EXERCISE DATA —
BEGIN
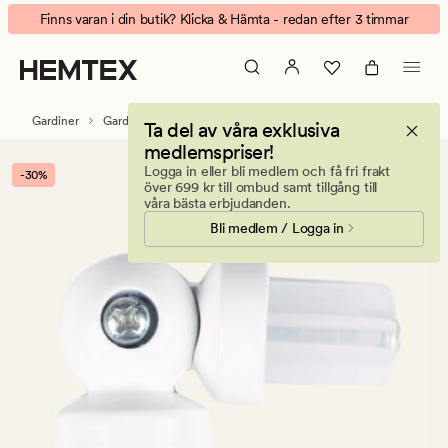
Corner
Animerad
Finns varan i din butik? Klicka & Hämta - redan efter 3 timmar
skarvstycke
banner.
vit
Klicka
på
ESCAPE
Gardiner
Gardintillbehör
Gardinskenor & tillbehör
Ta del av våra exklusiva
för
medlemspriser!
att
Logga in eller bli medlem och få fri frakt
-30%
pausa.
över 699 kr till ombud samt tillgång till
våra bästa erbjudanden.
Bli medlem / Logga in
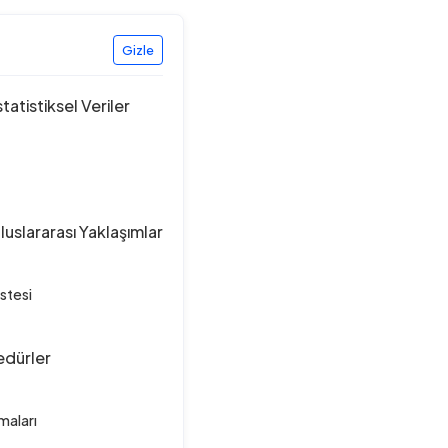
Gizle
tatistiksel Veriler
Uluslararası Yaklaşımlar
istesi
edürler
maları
END
BEGIN
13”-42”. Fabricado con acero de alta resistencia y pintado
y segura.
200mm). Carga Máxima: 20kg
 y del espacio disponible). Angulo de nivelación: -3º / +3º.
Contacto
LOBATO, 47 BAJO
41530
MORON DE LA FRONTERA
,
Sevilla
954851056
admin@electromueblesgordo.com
END
BEGIN
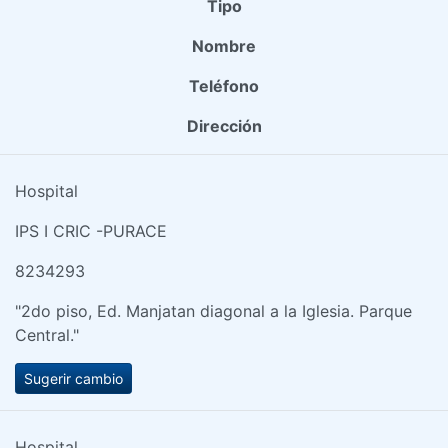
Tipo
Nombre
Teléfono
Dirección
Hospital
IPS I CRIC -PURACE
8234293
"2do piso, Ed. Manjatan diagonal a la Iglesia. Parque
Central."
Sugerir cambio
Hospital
END
WORK REQUIRED —
For the material above, the answer must be only the number of lines holding the word "Klicka".

SOLVED EXERCISE —
2